Menurut tujuan Tito dalam disertasinya, seharusnya Pemerintah Indonesia bisa menyusun dan mengembangkan konsep “Privatiasi Berkerakyatan” sebagai alternatif pengganti arah dan strategi privatisasi BUMN yang ada yang sesuai prinsip negaa kesejanteraan dan UUD 1954 dan serta implementasinya di dalam sistem hukum.
“Malaysia, Kenya, Turki , Rusia melakukan (itu), kenapa kita tidak bisa?. Selama tujuannya adalah kesejahteraan masyarakat, kenapa tidak,” ujarnya.

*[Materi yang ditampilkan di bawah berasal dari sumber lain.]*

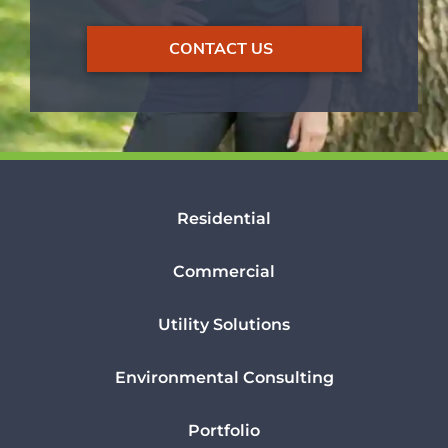
CONTACT US
Residential
Commercial
Utility Solutions
Environmental Consulting
Portfolio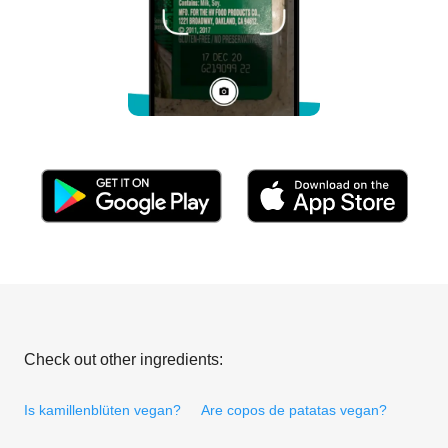
Check out other ingredients:
Is kamillenblüten vegan?
Are copos de patatas vegan?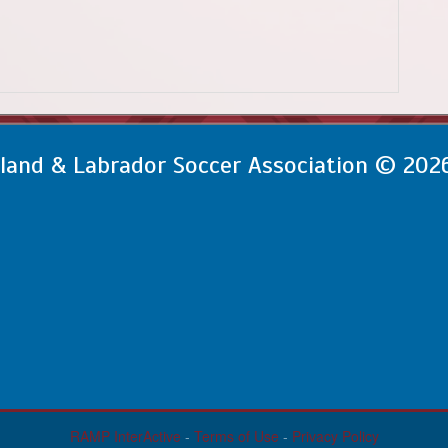
and & Labrador Soccer Association © 202
RAMP InterActive
-
Terms of Use
-
Privacy Policy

Sedangkan saat disinggung dirinnya mendapat nilai sangat terpuji atau cum laude dari tim penguji, Tito mengaku itu adalah hak para tim penilai disertasi dirnya.
“Itu hak mereka. Saya cukup bangga dan senang bisa diberikan (nilai) sangat terpuji,” terangnya yang mengaku telah mengkonsepnya selama 2,5 tahun untuk menggagas hal tersebut.